ASSIGNMENT
Going through the data below, please show each line containing the string "CONNECTION".

SOURCE RECORDS
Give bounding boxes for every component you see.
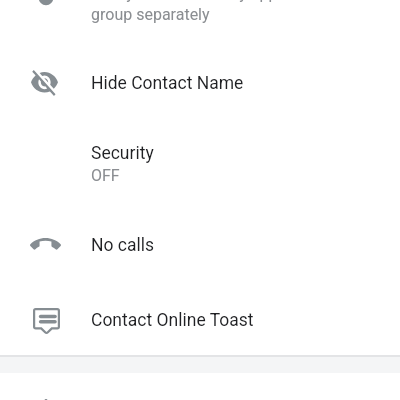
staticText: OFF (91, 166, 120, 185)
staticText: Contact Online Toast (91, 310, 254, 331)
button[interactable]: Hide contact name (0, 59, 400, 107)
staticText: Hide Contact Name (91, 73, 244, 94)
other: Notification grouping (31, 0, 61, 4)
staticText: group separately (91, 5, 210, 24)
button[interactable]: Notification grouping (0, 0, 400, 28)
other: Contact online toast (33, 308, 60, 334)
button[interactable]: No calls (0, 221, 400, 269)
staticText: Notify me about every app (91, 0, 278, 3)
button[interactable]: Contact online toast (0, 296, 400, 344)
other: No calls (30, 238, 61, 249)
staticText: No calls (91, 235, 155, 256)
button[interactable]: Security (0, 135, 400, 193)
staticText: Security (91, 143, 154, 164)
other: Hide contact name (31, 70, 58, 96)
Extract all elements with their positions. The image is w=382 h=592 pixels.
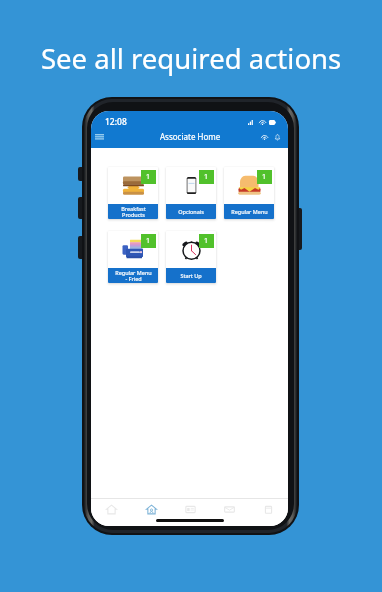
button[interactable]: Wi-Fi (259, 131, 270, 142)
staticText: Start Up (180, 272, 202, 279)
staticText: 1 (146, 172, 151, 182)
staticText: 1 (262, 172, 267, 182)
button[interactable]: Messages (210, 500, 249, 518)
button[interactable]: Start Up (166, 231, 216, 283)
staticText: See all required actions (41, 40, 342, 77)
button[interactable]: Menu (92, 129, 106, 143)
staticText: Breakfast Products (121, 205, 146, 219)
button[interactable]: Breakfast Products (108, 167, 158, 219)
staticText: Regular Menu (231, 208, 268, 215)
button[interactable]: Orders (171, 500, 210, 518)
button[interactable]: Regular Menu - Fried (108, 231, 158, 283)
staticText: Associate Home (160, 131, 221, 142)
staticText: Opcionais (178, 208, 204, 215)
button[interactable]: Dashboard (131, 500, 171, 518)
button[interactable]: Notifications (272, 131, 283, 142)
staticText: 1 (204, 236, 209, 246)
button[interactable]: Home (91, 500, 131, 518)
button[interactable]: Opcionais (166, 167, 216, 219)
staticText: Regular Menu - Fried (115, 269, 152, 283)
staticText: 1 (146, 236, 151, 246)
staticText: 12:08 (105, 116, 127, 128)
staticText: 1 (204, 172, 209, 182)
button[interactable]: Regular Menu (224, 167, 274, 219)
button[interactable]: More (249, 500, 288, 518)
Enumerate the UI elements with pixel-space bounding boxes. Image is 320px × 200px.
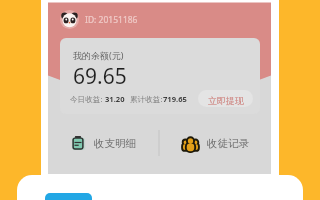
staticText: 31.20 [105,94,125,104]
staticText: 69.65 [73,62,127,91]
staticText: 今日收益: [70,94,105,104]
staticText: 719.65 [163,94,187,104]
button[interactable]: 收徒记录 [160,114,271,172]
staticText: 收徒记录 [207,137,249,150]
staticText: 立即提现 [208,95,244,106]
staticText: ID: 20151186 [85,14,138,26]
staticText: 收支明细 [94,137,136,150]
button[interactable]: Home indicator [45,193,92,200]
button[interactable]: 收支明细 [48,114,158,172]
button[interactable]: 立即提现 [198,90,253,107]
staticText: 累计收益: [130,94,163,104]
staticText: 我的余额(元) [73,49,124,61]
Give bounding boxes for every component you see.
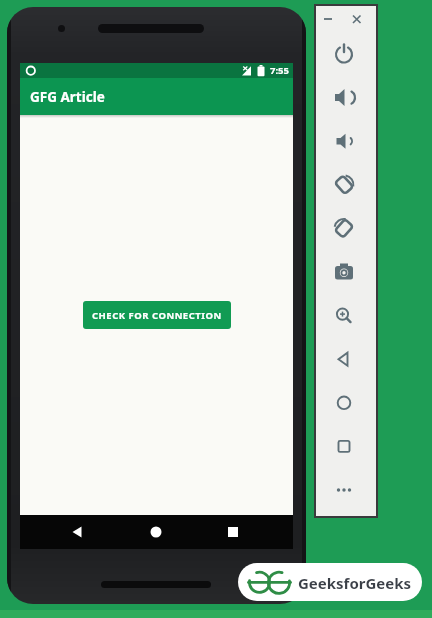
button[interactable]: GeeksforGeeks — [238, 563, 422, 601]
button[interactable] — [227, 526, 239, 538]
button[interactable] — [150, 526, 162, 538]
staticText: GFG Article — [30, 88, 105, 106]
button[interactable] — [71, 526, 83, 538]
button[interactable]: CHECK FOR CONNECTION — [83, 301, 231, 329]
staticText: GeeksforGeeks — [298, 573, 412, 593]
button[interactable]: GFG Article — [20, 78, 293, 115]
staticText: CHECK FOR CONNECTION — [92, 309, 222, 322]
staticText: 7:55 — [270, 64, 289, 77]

SOLVED EXERCISE
button[interactable]: CHECK FOR CONNECTION — [83, 301, 231, 329]
staticText: CHECK FOR CONNECTION — [92, 309, 222, 322]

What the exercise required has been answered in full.